There are two things everyone who has seen "The Karate Kid" has tried to attempt. The first is the famous Crane Kick that Daniel LaRusso (Ralph Macchio) employs at the end of the film to knock out Johnny Lawrence (William Zabka) for the All Valley Championship, and the second is catching a fly with chopsticks. Obviously, this is a near-impossible task, but with Mr. Miyagi (Pat Morita) as your sensei, nothing is impossible. 

The scene in question involves Daniel watching as Mr. Miyagi tries and retries to nab a fly out of the air with a pair of chopsticks. With true LaRusso sass, Daniel asks if perhaps using a fly swatter might make the whole thing go a little faster, but Miyagi uses this opportunity to dispense some of that all-knowing wisdom of his and replies, "Man who catch fly with chopstick, accomplish anything." He then confesses that he has "not yet" achieved this Herculean task. The two then each set about trying to capture the fly. A few failed attempts occur all while the fly seemingly dances in the air unbothered between them (which, if you've ever tried to swat a fly, you know that thing disappears from the area at the first sign of danger), and then Daniel miraculously does it. He catches the fly with the chopsticks and essentially foreshadows his fate as the All-Valley champion. (See? He can accomplish anything, y'all!)

But just how did they film such a tedious scene? It turns out there was a lot more at work than just beginner's luck.   

From fake flies to real flies

In his new book "Waxing On: The Karate Kid and Me," Ralph Macchio dives deep into his time filming the classic martial arts film. One of the scenes he remembers filming is the unbelievable fly and chopsticks scene. "With today's CGI technology, shooting the fly-catching scene would be a breeze," he jokes before going on to tell readers how they really did it. 

There were quite a few different methods used to make the scene look believable. Some ideas involved the use of a plastic fly, while others used actual real flies that they got because the "on-set still photographer was a whiz at catching flies with his bare hands." The various attempts (of which there were five different types) ranged anywhere from tying a fake fly to the end of a fishing line to tying an actual live fly to the line and dangling it in front of the actors ("Essentially, we made a flying leash," says Macchio), and pretty much all of them weren't convincing enough. The fake fly on a string "looked artificial and appeared to be bouncing and not actually flying" while the real flies didn't live long past the call of "action!" "It was a massacre I'm not very proud of," recalls Macchio. 

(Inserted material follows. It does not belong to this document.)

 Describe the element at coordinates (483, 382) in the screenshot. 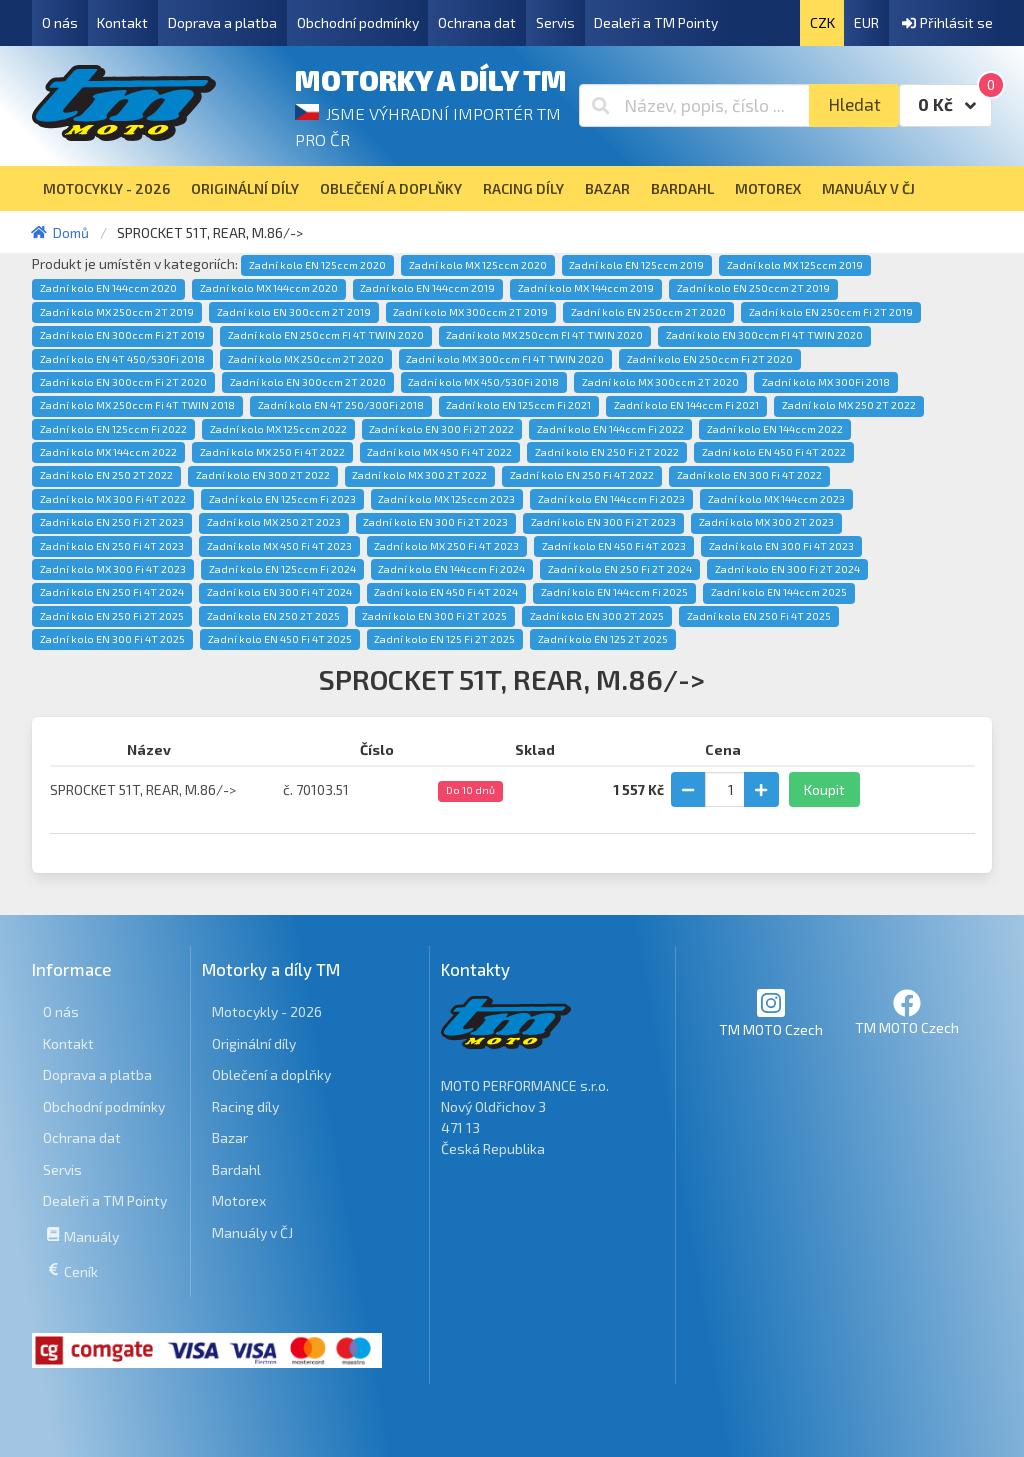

The crew even attempted to film the scene in reverse, but that turned out to be a bad idea, too. "I would pay money to have this footage today," jokes Macchio. In the end, the actual scene is composed of various moments from the different attempts. Macchio explains, "I believe we wound up using a combination of the live fly on the fishing line and the tiniest plastic fly glued to the chopsticks." 

The result is believable if you don't look too closely. Besides, Miyagi never said catching a fly with chopsticks couldn't be helped along with a little bit of movie magic.